Contributors

for June 2012

  • Lauren Bride is a writer who lives and works in Toronto.
  • Jericho Brown won the American Book Award for his first book, Please. He also received the Whiting Writers’ Award and a Radcliffe Fellowship at Harvard University. His poems have appeared in the American Poetry Review, jubilat, and A Public Space.
  • Wyatt Cenac is a correspondent on the Daily Show. He released his first one-hour stand-up special, Wyatt Cenac: Comedy Person, last year. He has written for the Daily Show and Fox’s King of the Hill, and starred in the hit independent film Medicine for Melancholy, which was nominated for three Independent Spirit Awards in 2008.
  • Bill Cotter was born in Dallas in 1964. He lives in Austin with the writer/performer Annie La Ganga and a great deal of guilt.
  • Sloane Crosley is the author of How Did You Get This Number, Up the Down Volcano, and I Was Told There’d Be Cake, which was a finalist for the Thurber Prize. She lives and writes in Manhattan.
  • Geoff Dyer’s books include The Ongoing Moment, Otherwise Known as the Human Condition (winner of a National Book Critics Circle Award), and, most recently, Zona: A Book About a Film About a Journey to a Room, about Andrei Tarkovsky’s film Stalker. His website is geoffdyer.com.
  • Daniel Handler writes books under his own name and as Lemony Snicket.
  • Sheila Heti is interviews editor of the Believer.
  • Zac Hill is a game designer for the card game Magic: The Gathering. A 2009 Henry Luce Scholar, he has taught at Richard Hugo House and the University of Washington. His debut collection, Stories from the Collective Consciousness, will be released in August.
  • Nick Hornby is the author of six novels, the most recent of which is Juliet, Naked, and a memoir, Fever Pitch. He is also the author of Songbook, a finalist for a National Book Critics Circle Award for music criticism, and editor of the short-story collection Speaking with the Angel. His screenplay for An Education was nominated for an Academy Award. He lives in North London.
  • Troy Jollimore’s most recent collection of poetry is At Lake Scugog (Princeton University Press, 2011). His first collection, Tom Thomson in Purgatory, won the National Book Critics Circle Award for poetry in 2006. His other books include Love’s Vision (Princeton, 2011) and On Loyalty (forthcoming from Routledge in August).
  • Wayne Koestenbaum has published fifteen books of poetry, criticism, and fiction, including, most recently, Humiliation (Picador, 2011), The Anatomy of Harpo Marx (University of California Press), and Blue Stranger with Mosaic Background (Turtle Point Press). He is a distinguished professor of English at the CUNY Graduate Center.
  • Catherine Lacey has published in Fifty-Two Stories, Cousin Corrinne’s Reminder, Trnsfr, elimae, and elsewhere.
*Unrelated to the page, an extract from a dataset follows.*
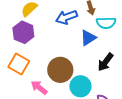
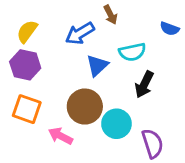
cyan semicircle: (106, 23) -> (132, 52), moved
blue triangle: (88, 38) -> (97, 65), moved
She is a founder of a cooperatively owned bed-and-breakfast, 3B. Visit her at catherinelacey.com.
  • Tim Lane is a graphic novelist and freelance illustrator. His debut graphic novel, Abandoned Cars (Fantagraphics Books), was nominated for the Ignatz Award for Outstanding Anthology or Collection. His next graphic novel, Folktales, will be published in 2013.
  • Greil Marcus is the author of Lipstick Traces: A Secret History of the Twentieth Century, Mystery Train: Images of America in Rock ‘n’ Roll Music, and The Shape of Things to Come: Prophecy and the American Voice, and other books. His column, Real Life Rock Top Ten, runs monthly in the Believer.
  • Jack Pendarvis has written three books.
  • Simon Rich is the author of the novels Elliot Allagash (Random House, 2010) and What in God’s Name (forthcoming from Little, Brown in August). He lives in San Francisco and writes for Pixar.
  • Matthew Rohrer is the author of seven books of poetry, most recently Destroyer and Preserver, published by Wave Books. He lives in Brooklyn and teaches at New York University.
  • James Santel graduated from the University of Pennsylvania last month. His work has appeared in the Millions and the Rumpus and is forthcoming in the Los Angeles Review of Books and the Point.
  • Ross Simonini is interviews editor for the Believer, a founder of NewVillager, and a visual artist who blogs at roosshamanana.blogspot.com
  • Yevgeniya Traps is a doctoral candidate in English.
  • Rachel Zucker is the author of four books of poetry, including Museum of Accidents. With Arielle Greenberg, she coedited two anthologies and cowrote Home/Birth: A Poemic, a nonfiction book about birth, friendship, and feminism. She lives in New York City with her husband and two sons.